Medieval role-player who slapped Macron linked to far-right royalist fringe

Paris: Bubbling beneath France’s political landscape is an assortment of ultra-right groups, a subculture that shot to the nation’s attention when a young man slapped President Emmanuel Macron and blurted out a centuries-old royalist cry.

Ignored by most people, ultra-rightist groups are considered increasingly dangerous despite their small following and are on the radar of authorities. Numerous arrests have been made and several groups banned, including one this year. Challenges to the French identity are often at the centre of their ideologies.

During Wednesday’s Cabinet meeting, Macron discussed the incident a day earlier in a small town in the southeast Drome region. “No violence can be considered banal in the country,” government spokesman Gabriel Attal said later. But Macron stressed it was “an isolated act by a violent individual” that wouldn’t stop his direct contact with the population.

The town of Tain-l’Hermitage was the President’s most recent stop on a tour designed to “feel the pulse of the country” that’s been laid low by the coronavirus and trying to get back on its feet.

Two people, the man who assaulted the President and a friend, were quickly arrested for “voluntary violence on a person holding public authority” and were still under questioning. Neither the man identified in French media as the slapper, Damien Tarel, 28, nor his friend, identified only as Arthur C, had police records.

French media reported that police found weapons and a copy of Hitler’s Mein Kampf when they searched their homes.

Damien Tarel, the 28-year-old arrested for slapping French President Emmanuel Macron, from his Instagram.Credit:Instagram

The profile emerging on social media of Tarel showed an interest in medieval combat and martial arts, confirmed by a friend in an interview on BFMTV. The friend, identified only as Loic, said he was “stunned” by the slap. In October 2018, Tarel put out a call on a social media platform for funds for an association of Medieval martial arts in his hometown, Saint-Vallier, with a population of under 4,000.

Tarel’s motives remained unclear, but it was his cry “Montjoie! Saint Denis!” as he slapped Macron’s cheek with his right hand, that pointed to the aggressor’s potential interest in the tiny royalist fringe movement. Social media posts showed he followed royalist TV channels and a smattering of extreme-right figures.

In 2018, the royalist call-to-arms dating to Medieval times was cried out by someone who threw a cream pie at the far-left lawmaker, Eric Coquerel. The extreme-right pro-monarchist group Action Francaise took responsibility. Action Francaise, born in the early 20th century, did not claim a role in Tuesday’s slapping incident, but hours later tweeted almost playfully, “Vive la tarte a Tain,” a play on words combining the slang for “slap” (tarte), the French apple desert, tarte tatin, and Tain-l’Hermitage, where the incident occurred.

Far-right leader Marine Le Pen was among political chiefs to quickly condemn the assault. Le Pen, a candidate in 2022 presidential elections, has spent years working to rid her National Rally party of extremist elements who gravitated around her father’s National Front party, which she renamed.

Obscure to most of France, ultra-right movements are a priority on the radar of investigators.

A probe into an alleged plot uncovered in 2018 against Macron by a mini-group whose members were scattered around France is still in progress. The group, known as Les Barjols, was ordered disbanded.

Mediapart, an online investigative outlet, reported last month that investigators are on alert for the eventual return of ultra-right terrorists. It said 17 deaths can be attributed to the ultra-right between 2016-2019, and quoted investigators as counting about 1,000 militants and 2,000 followers of the ultra-right.
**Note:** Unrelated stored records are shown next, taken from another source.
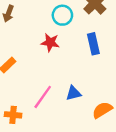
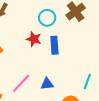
blue rectangle: (93, 44) -> (54, 45), moved

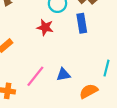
blue rectangle: (54, 45) -> (82, 23), moved

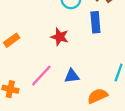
red star: (45, 27) -> (60, 37), moved

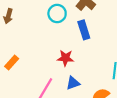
red star: (60, 37) -> (66, 58), moved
In March, France banned Generation Identity, citing its ideology “inciting hate, violence or discrimination of individuals … based on origins, race or religion.” The organisation was known for spectacular actions to get out its anti-migrant message in what it claimed was a mission to preserve French and European civilisation.

Four hours before Tuesday’s assault, a TV news show, Le Quotidien, broadcast a brief clip of Tarel and two friends waiting to see Macron. Neither Tarel nor the man detained with him spoke, but the third person said: “There are things that should be said, but unfortunately cannot be said.”

Among the issues, he said, was “the decline of France.”